El Onze de Setembre nunca debió ser la Diada de Cataluña: no era difícil imaginar que los peores enemigos de Cataluña, los nacionalistas fanáticos que precisan manipular la Historia para aventar su mensaje falaz, iban a pervertir esa fecha incardinada en la historia de nuestras contiendas civiles hasta convertirla en efeméride de una suerte de estupefaciente guerra de España contra el Principado. Viven de mentir y excitar el odio y ahí siguen, emporcados en la tarea de enfrentar a los catalanes y dinamitar la convivencia en esas tierras, que tanto dicen amar. En el aquelarre de este domingo les dio por ir de blanco, pero su mensaje sigue siendo igual de sucio y de infame.

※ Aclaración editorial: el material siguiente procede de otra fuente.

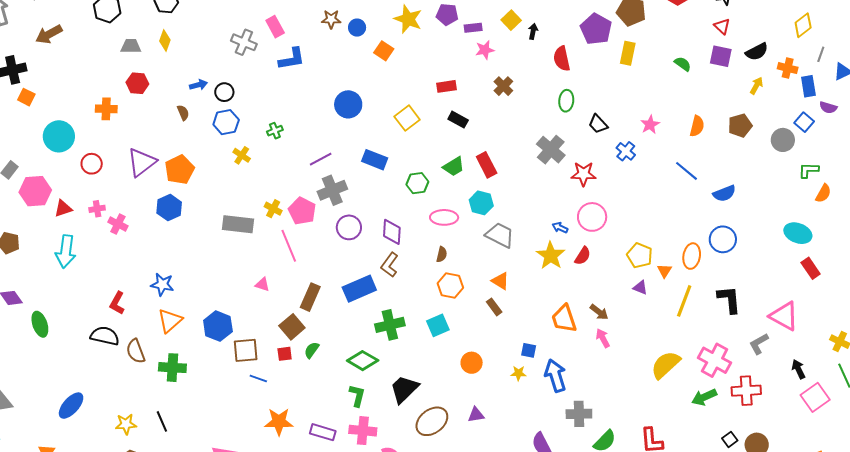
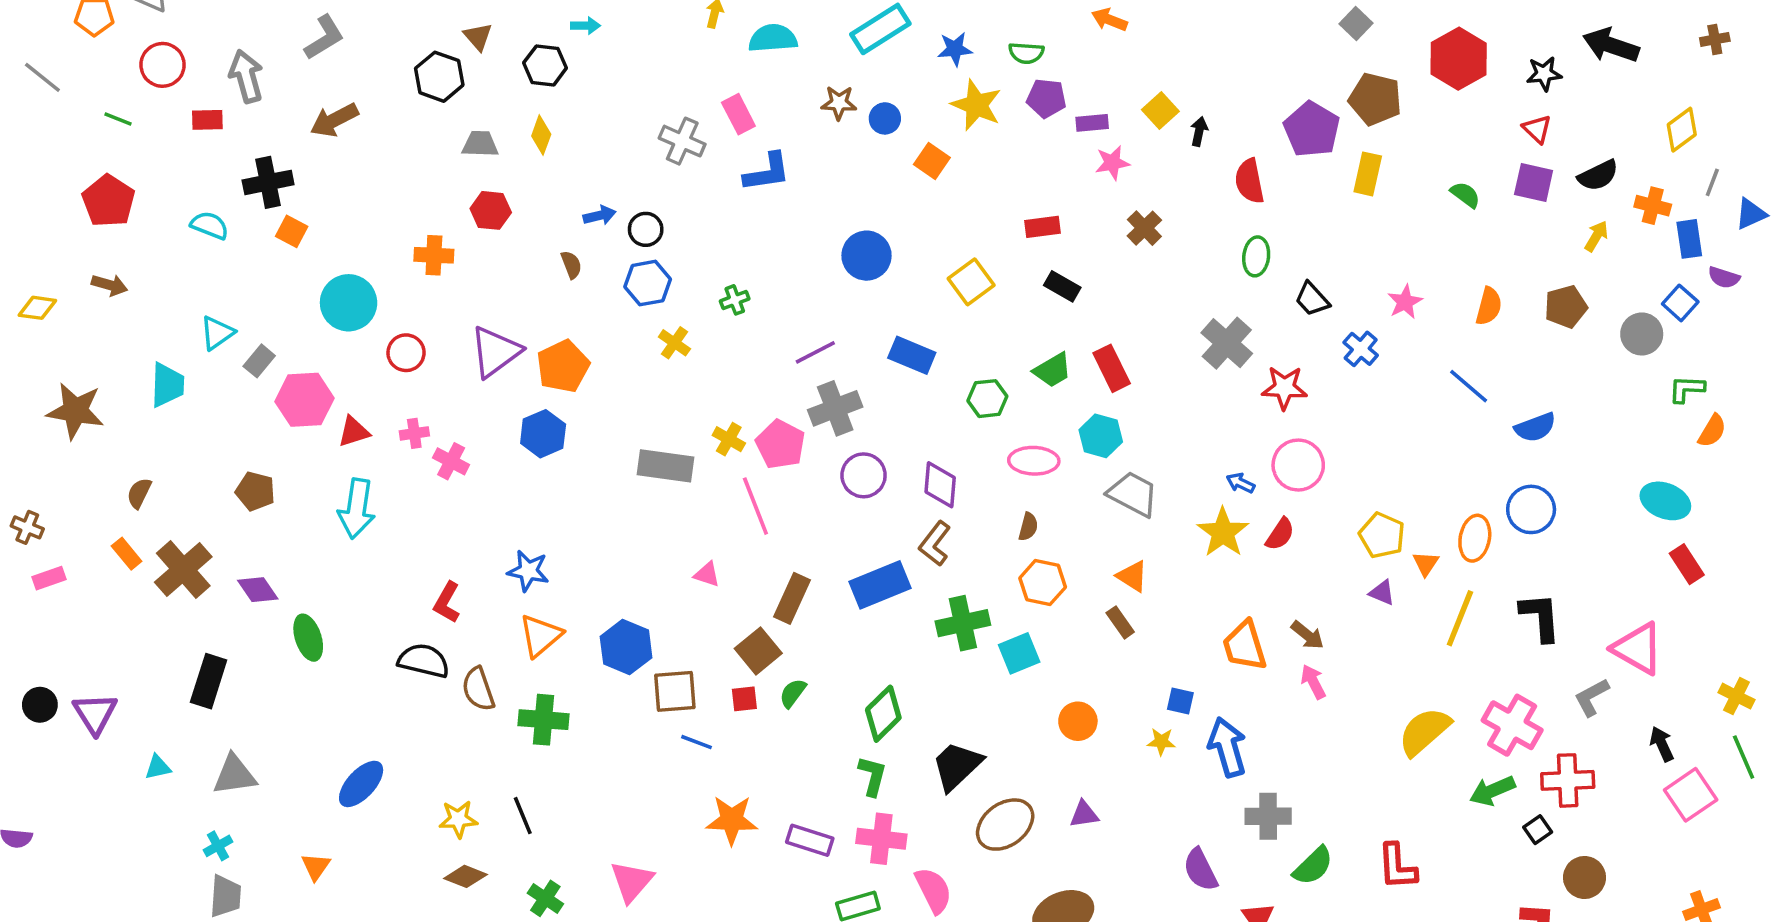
green cross: (390, 325) -> (963, 623), moved
green diamond: (363, 361) -> (883, 714), turned -76
black square: (730, 439) -> (1538, 830), moved

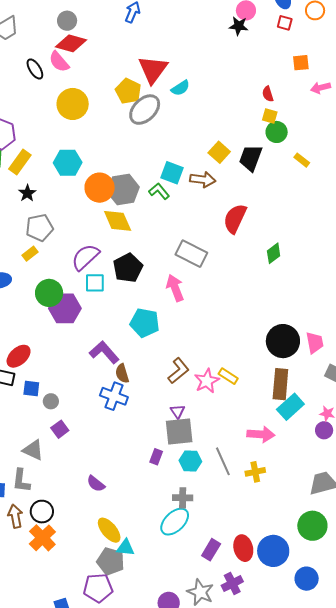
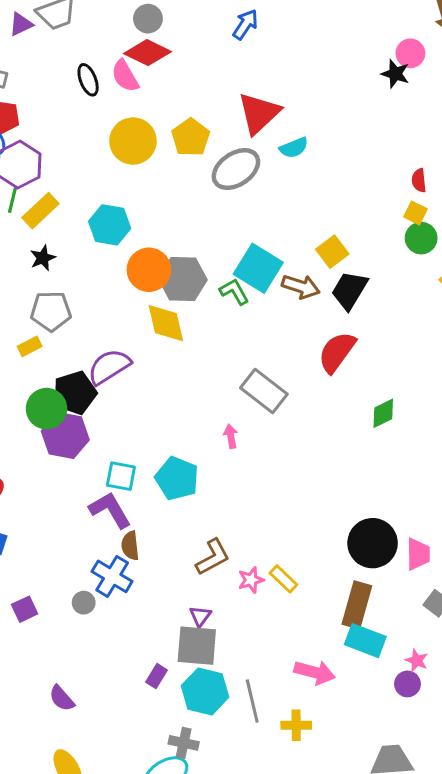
yellow pentagon: (128, 91) -> (191, 137), moved
black trapezoid: (251, 158) -> (349, 290), moved
cyan square: (172, 173) -> (258, 268), size x1.4
black pentagon: (128, 268) -> (75, 393), moved
cyan square: (95, 283) -> (121, 476), moved
pink arrow: (175, 288) -> (231, 436), size x0.6
pink star: (207, 381) -> (251, 580), size x0.7
gray circle: (51, 401) -> (84, 603), moved
cyan rectangle: (290, 407) -> (365, 641), turned 52
cyan hexagon: (190, 461) -> (205, 691), size x1.4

Que tienen problemas de imagen incluso entre los suyos lo certifica la muy inferior participación registrada este año, hecho que ni siquiera se han molestado en tergiversar: ni los más lunáticos de entre ellos han sacado a pasear esta vez la gran mentira que echaron a rodar en años previos, en que sin vergüenza hablaban de dos millones de catalanes clamando en las calles por la libertad.

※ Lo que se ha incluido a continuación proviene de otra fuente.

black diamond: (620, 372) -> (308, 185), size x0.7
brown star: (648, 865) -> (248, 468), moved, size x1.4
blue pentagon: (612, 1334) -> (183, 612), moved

Cataluña en manos de personajes como Puigdemont, Junqueras y Rufián es un motivo permanente de bochorno, una broma de pésimo gusto que deja de tener la menor gracia cuando se repara en el odio que los alimenta, y que pretenden instilar no sólo en los catalanes sino en los demás españoles.

Cataluña tiene que despertar, sacárselos de encima y denunciarlos como lo que son, un magma de fanáticos y oportunistas que está devastándola y cubriéndola de vergüenza. Y cambiar el 11-S por Sant Jordi, como alguna vez ha prometido hacer Ciudadanos.